Record excerpts |
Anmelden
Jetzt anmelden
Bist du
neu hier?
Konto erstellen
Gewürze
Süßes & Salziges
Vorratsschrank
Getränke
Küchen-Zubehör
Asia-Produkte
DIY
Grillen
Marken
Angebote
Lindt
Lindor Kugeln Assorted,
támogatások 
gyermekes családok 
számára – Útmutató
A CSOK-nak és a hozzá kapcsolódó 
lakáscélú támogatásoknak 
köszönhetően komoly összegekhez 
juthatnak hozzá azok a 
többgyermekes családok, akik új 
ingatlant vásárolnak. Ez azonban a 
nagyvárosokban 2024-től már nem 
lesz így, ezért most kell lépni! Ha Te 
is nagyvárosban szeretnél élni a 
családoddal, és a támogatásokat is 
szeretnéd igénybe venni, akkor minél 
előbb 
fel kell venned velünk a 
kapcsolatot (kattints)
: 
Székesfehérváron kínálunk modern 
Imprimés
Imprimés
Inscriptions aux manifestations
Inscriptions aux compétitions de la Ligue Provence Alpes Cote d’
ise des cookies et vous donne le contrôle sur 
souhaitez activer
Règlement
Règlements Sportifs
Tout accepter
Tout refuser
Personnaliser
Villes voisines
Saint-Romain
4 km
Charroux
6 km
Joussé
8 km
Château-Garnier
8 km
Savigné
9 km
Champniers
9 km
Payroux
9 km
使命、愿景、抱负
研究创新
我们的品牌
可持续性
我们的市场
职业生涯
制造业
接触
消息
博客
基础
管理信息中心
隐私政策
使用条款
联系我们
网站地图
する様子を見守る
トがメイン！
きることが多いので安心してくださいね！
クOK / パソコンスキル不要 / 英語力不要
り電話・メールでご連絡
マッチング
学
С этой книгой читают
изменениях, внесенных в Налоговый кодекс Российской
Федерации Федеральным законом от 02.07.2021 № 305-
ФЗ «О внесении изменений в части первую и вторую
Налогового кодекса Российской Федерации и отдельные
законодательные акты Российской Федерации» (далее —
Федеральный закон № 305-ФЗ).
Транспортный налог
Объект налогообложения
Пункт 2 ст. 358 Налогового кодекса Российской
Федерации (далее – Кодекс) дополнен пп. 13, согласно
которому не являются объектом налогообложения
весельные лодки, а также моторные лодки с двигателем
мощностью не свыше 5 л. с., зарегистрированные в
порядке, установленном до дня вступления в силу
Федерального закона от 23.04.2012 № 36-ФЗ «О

Problem to work on |
Number of lines above with the word "Российской": supply it alone.

Response to this exercise |
4